Felipe’s favorite tenor, Antonio Cortis, hit a high note just as we descended into the underground cave. There, 200 casks illuminated softly from behind hold the wines of Felipe’s label, Casta Diva (an aria from Bellini’s opera, Norma). Water trickles down the natural stone walls maintaining an optimum temperature and humidity. 

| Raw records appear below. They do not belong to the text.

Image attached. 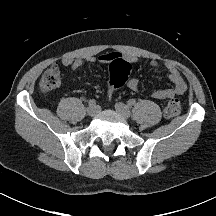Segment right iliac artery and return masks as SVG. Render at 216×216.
<instances>
[{"instance_id":"right-iliac-artery-1","label":"right iliac artery","mask_w":216,"mask_h":216,"mask_svg":"<svg viewBox=\"0 0 216 216\" xmlns=\"http://www.w3.org/2000/svg\"><path fill=\"white\" fill-rule=\"evenodd\" d=\"M96 105V101L94 99L89 101V106H95Z\"/></svg>"}]
</instances>
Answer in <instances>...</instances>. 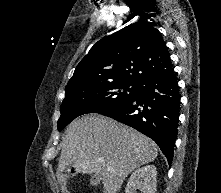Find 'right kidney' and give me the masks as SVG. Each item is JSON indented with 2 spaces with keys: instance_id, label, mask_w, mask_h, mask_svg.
Wrapping results in <instances>:
<instances>
[{
  "instance_id": "right-kidney-1",
  "label": "right kidney",
  "mask_w": 221,
  "mask_h": 193,
  "mask_svg": "<svg viewBox=\"0 0 221 193\" xmlns=\"http://www.w3.org/2000/svg\"><path fill=\"white\" fill-rule=\"evenodd\" d=\"M157 171L154 165L138 168L133 172L127 183L125 193H155L157 187Z\"/></svg>"
}]
</instances>
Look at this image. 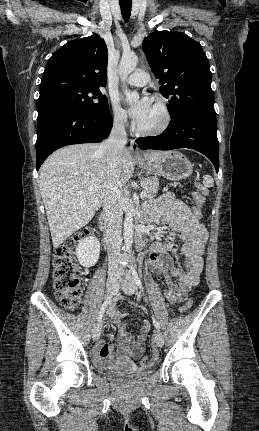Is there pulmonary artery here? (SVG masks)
I'll return each mask as SVG.
<instances>
[{
    "label": "pulmonary artery",
    "mask_w": 259,
    "mask_h": 431,
    "mask_svg": "<svg viewBox=\"0 0 259 431\" xmlns=\"http://www.w3.org/2000/svg\"><path fill=\"white\" fill-rule=\"evenodd\" d=\"M131 86L141 87L147 84L148 74L142 69H136L126 81Z\"/></svg>",
    "instance_id": "obj_1"
}]
</instances>
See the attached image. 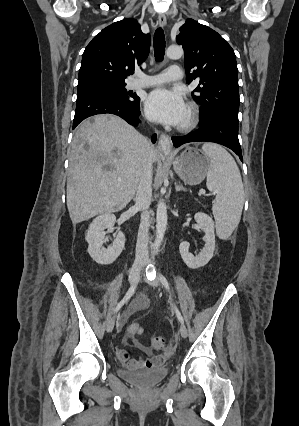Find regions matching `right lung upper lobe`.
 Here are the masks:
<instances>
[{"label": "right lung upper lobe", "mask_w": 299, "mask_h": 426, "mask_svg": "<svg viewBox=\"0 0 299 426\" xmlns=\"http://www.w3.org/2000/svg\"><path fill=\"white\" fill-rule=\"evenodd\" d=\"M150 34H144L137 20L115 22L96 35L85 48L78 75V86L90 84H126L148 56Z\"/></svg>", "instance_id": "1"}]
</instances>
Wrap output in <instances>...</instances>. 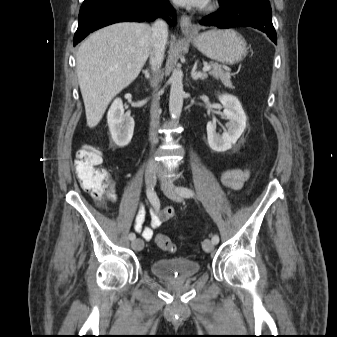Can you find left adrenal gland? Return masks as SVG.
<instances>
[{"mask_svg":"<svg viewBox=\"0 0 337 337\" xmlns=\"http://www.w3.org/2000/svg\"><path fill=\"white\" fill-rule=\"evenodd\" d=\"M196 69H197V63H195V65L192 69V72H191L192 79H194V80H198V79L204 80L208 77V75L206 73L199 72Z\"/></svg>","mask_w":337,"mask_h":337,"instance_id":"obj_1","label":"left adrenal gland"}]
</instances>
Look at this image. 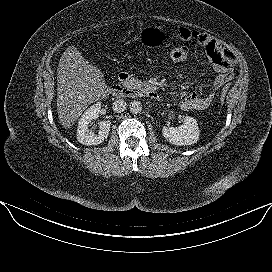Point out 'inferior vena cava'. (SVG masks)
<instances>
[{"instance_id":"1","label":"inferior vena cava","mask_w":272,"mask_h":272,"mask_svg":"<svg viewBox=\"0 0 272 272\" xmlns=\"http://www.w3.org/2000/svg\"><path fill=\"white\" fill-rule=\"evenodd\" d=\"M126 106H127V104L123 99H118L113 102V110L116 113H121V112L125 111Z\"/></svg>"}]
</instances>
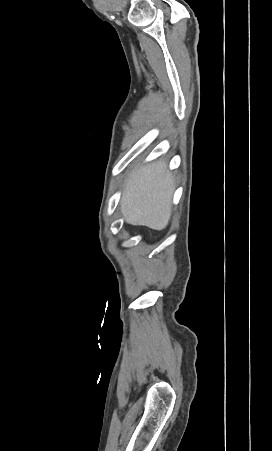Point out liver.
I'll return each mask as SVG.
<instances>
[{"label": "liver", "mask_w": 272, "mask_h": 451, "mask_svg": "<svg viewBox=\"0 0 272 451\" xmlns=\"http://www.w3.org/2000/svg\"><path fill=\"white\" fill-rule=\"evenodd\" d=\"M120 206L122 216L132 226L164 229L171 216L174 182L165 162H154L131 172Z\"/></svg>", "instance_id": "6515ba94"}]
</instances>
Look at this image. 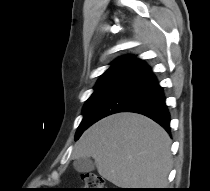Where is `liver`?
Returning <instances> with one entry per match:
<instances>
[{
	"mask_svg": "<svg viewBox=\"0 0 210 191\" xmlns=\"http://www.w3.org/2000/svg\"><path fill=\"white\" fill-rule=\"evenodd\" d=\"M170 146L167 132L151 119L118 113L88 128L72 157H92L98 173L120 188H164L172 167Z\"/></svg>",
	"mask_w": 210,
	"mask_h": 191,
	"instance_id": "obj_1",
	"label": "liver"
}]
</instances>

We tasted more than two dozen wines, mostly from barrel, and all showed craftsmanship, sensuality, and respect for terroir and varietal. The moscatel in all three versions (dry, sweet, late-harvest), swelled with scents of elderflower, lavender, almonds, apricots and ginger. The dry reds, made from monastrell, garnacha, or a blend of the two, were, in still-barrelled vintages, as ferocious as Pamplona bulls, but displayed obedience after a few years in the bottle. 

Fondillón, the once-extinct wine of Alicante with a 500-year written history and a fan club that included Louis XIV, the fictional Count of Monte Cristo, and Ferdinand Magellan, has been resurrected by Felipe into a modern revelation. Made from vine-dried monastrell grapes, Fondillón spends 10 years or more in barrel and combines port-like fruit with sherry-like nuttiness, but with no added alcohol. Its taste, smoky and brooding, made visions of churros dance in my head. 

After two hours, we emerged from the cave, blinking and shivering, but inspired by a Renaissance man fulfilling his dream. We fought over a banana, two granola bars, and five jelly beans on the way back along the Mediterranean, returning just in time for a siesta in the warm Spanish sun.